Context: Germans captured Carnaby while he traveling to Russia. Kramer and Rosemeyer are trying to get information from him. Germans captured some rescuers (British Agents) who are trying to save Carnaby from them. Kramer gave a drink to Carnaby but Carnaby not consuming it, so he said this words to Carnaby.

You are not drinking, general. That's understandable when your rescuers turn out to be, well, birds of a different feather.

Does it means Rescuers are Germans but disguised as British agents?


1 Answer 1


Assuming your excerpt is from the 1968 film Where Eagles Dare, Carnaby is a captured American general awaiting rescue from Allied forces. When the rescuers arrive at the castle, however, they identify themselves as German double agents.
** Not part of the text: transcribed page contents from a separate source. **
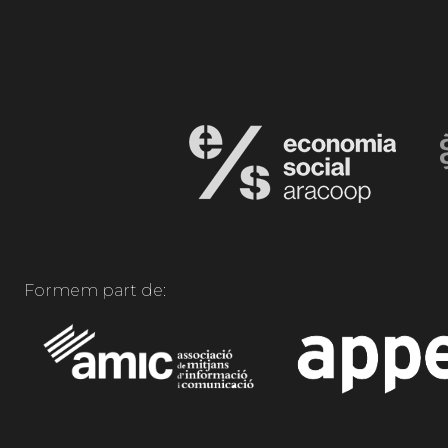
Formem part de: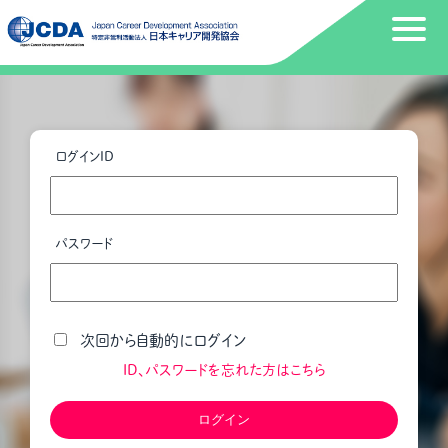
ログインID
パスワード
次回から自動的にログイン
ID、パスワードを忘れた方はこちら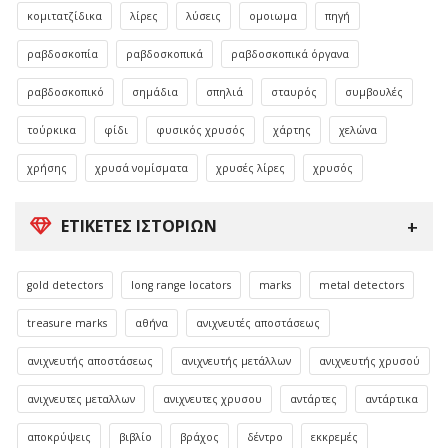
κομιτατζίδικα
λίρες
λύσεις
ομοιωμα
πηγή
ραβδοσκοπία
ραβδοσκοπικά
ραβδοσκοπικά όργανα
ραβδοσκοπικό
σημάδια
σπηλιά
σταυρός
συμβουλές
τούρκικα
φίδι
φυσικός χρυσός
χάρτης
χελώνα
χρήσης
χρυσά νομίσματα
χρυσές λίρες
χρυσός
ΕΤΙΚΈΤΕΣ ΙΣΤΟΡΙΏΝ
gold detectors
long range locators
marks
metal detectors
treasure marks
αθήνα
ανιχνευτές αποστάσεως
ανιχνευτής αποστάσεως
ανιχνευτής μετάλλων
ανιχνευτής χρυσού
ανιχνευτες μεταλλων
ανιχνευτες χρυσου
αντάρτες
αντάρτικα
αποκρύψεις
βιβλίο
βράχος
δέντρο
εκκρεμές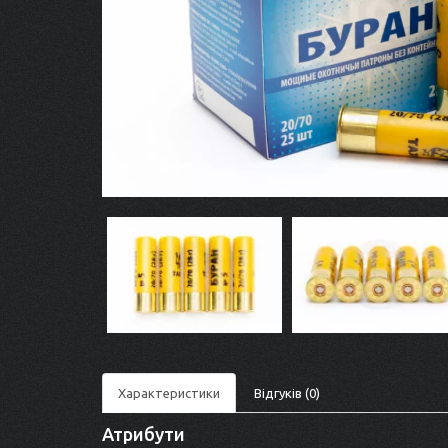
Характеристики
Відгуків (0)
Атрибути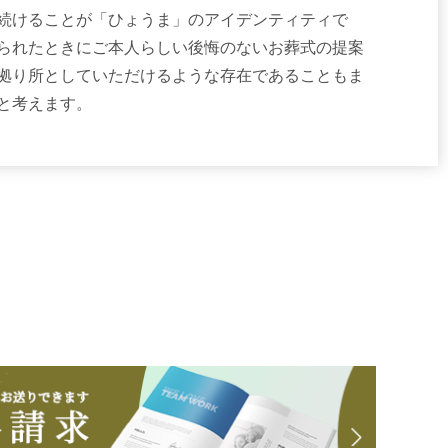
続けることが「ひょうま」のアイデンティティで
られたときにご本人らしい後悔のないお葬式の提案
拠り所としていただけるような存在であることもま
と考えます。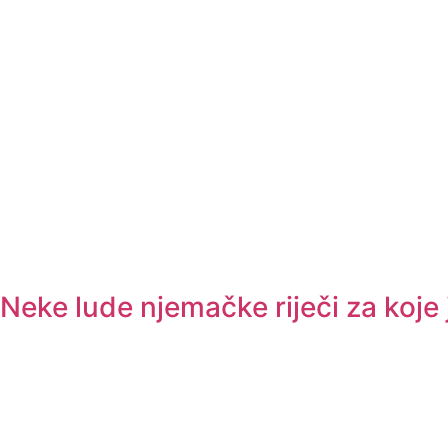
Neke lude njemačke riječi za koje 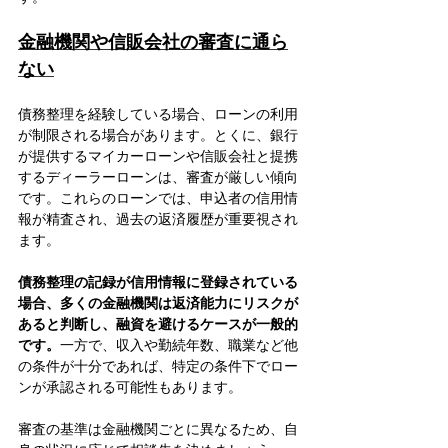
金融機関や信販会社の審査に通ら
ない
債務整理を経験している場合、ローンの利用
が制限される場合があります。とくに、銀行
が提供するマイカーローンや信販会社と提携
するディーラーローンは、審査が厳しい傾向
です。これらのローンでは、申込者の信用情
報が精査され、過去の返済履歴が重要視され
ます。
債務整理の記録が信用情報に登録されている
場合、多くの金融機関は返済能力にリスクが
あると判断し、融資を避けるケースが一般的
です。
一方で、収入や勤続年数、職業など他
の条件が十分であれば、特定の条件下でロー
ンが承認される可能性もあります。
審査の基準は金融機関ごとに異なるため、自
The quote is a reference to an English proverb— birds of a feather flock together, meaning that similar people tend to associate much as birds of the same kind form flocks. According to The Phrase Finder, it dates to at least the mid-16th century, when William Turner wrote

Byrdes of on kynde and color flok and flye allwayes together

in The Rescuing of Romish Fox, an anti-Catholic satire.

It is common enough the birds of a feather on its own is understood to refer to people of the same kind. Carnaby's rescuers are birds of a different feather— Germans— with whom he would not wish to "flock," as opposed to the British-American force he might have been expecting.